D - If findings suggest development of AKI (urine: renal casts in sediment, glycosuria, low specific gravity; blood: azotemia):

  1. Stop aminoglycoside administration.
  2. Hospitalize the patient and monitor urine production. Non-oliguric AKI occurs generally and is reversible, whereas oliguric AKI has a poor prognosis.
  3. Start adequate intravenous fluid therapy to restore perfusion to the kidneys and to correct hypovolemia and dehydration.
  4. Monitor: urea, creatinine and electrolytes daily during hospitalization. Electrolytes may require more frequent assessment if abnormalities (hypokalemia or hyperkalemia, etc.) are present.
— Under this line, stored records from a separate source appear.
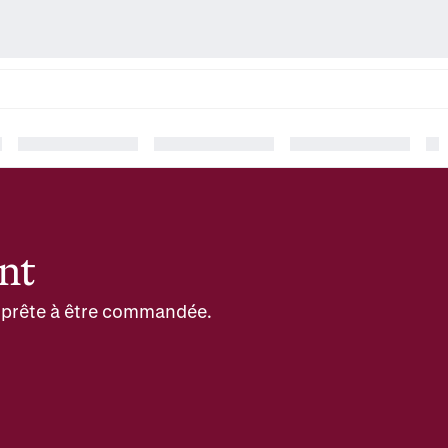
nt
et prête à être commandée.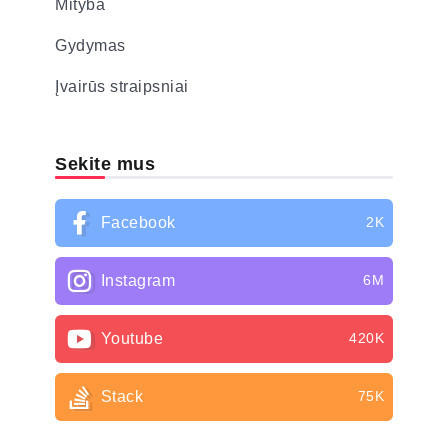
Mityba
Gydymas
Įvairūs straipsniai
Sekite mus
Facebook
2K
Instagram
6M
Youtube
420K
Stack
75K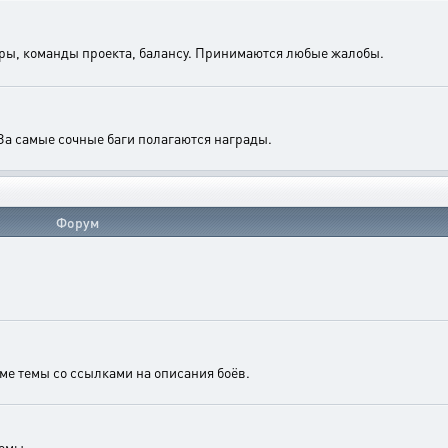
гры, команды проекта, балансу. Принимаются любые жалобы.
За самые сочные баги полагаются награды.
Форум
ме темы со ссылками на описания боёв.
темы.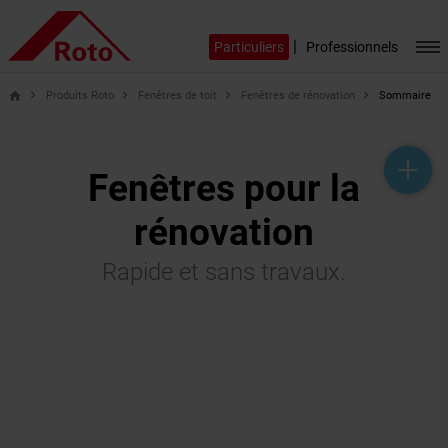
|
Particuliers
Professionnels
Produits Roto
Fenêtres de toit
Fenêtres de rénovation
Sommaire
home
help_outline
headset_mic
mail_outline
Fenêtres pour la
rénovation
Rapide et sans travaux.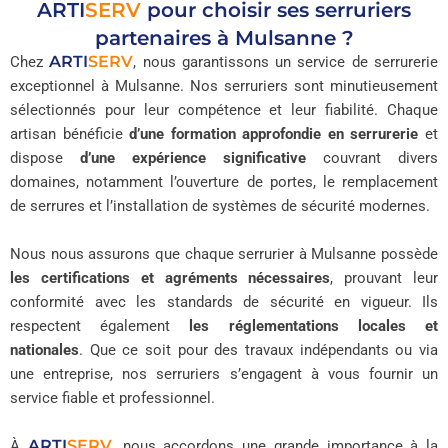
ARTI
SERV
pour choisir ses serruriers
partenaires à Mulsanne ?
ARTI
SERV
Chez
, nous garantissons un service de serrurerie
exceptionnel à Mulsanne. Nos serruriers sont minutieusement
sélectionnés pour leur compétence et leur fiabilité. Chaque
artisan bénéficie
d’une formation approfondie en serrurerie
et
dispose
d’une expérience significative
couvrant divers
domaines, notamment l’ouverture de portes, le remplacement
de serrures et l’installation de systèmes de sécurité modernes.
Nous nous assurons que chaque serrurier à Mulsanne possède
les certifications et agréments nécessaires
, prouvant leur
conformité avec les standards de sécurité en vigueur. Ils
respectent également
les réglementations locales et
nationales
. Que ce soit pour des travaux indépendants ou via
une entreprise, nos serruriers s’engagent à vous fournir un
service fiable et professionnel.
ARTI
SERV
À
, nous accordons une grande importance à la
Treat electrolyte disturbances accordingly.
  5. If AKI is worsening, consider renal replacement therapy (hemodialysis, hemofiltration, or peritoneal dialysis).
  6. After apparent recovery from aminoglycoside-induced AKI, some renal impairment is likely to remain. Patients should be monitored periodically throughout the first year following AKI to evaluate for further changes to kidney function.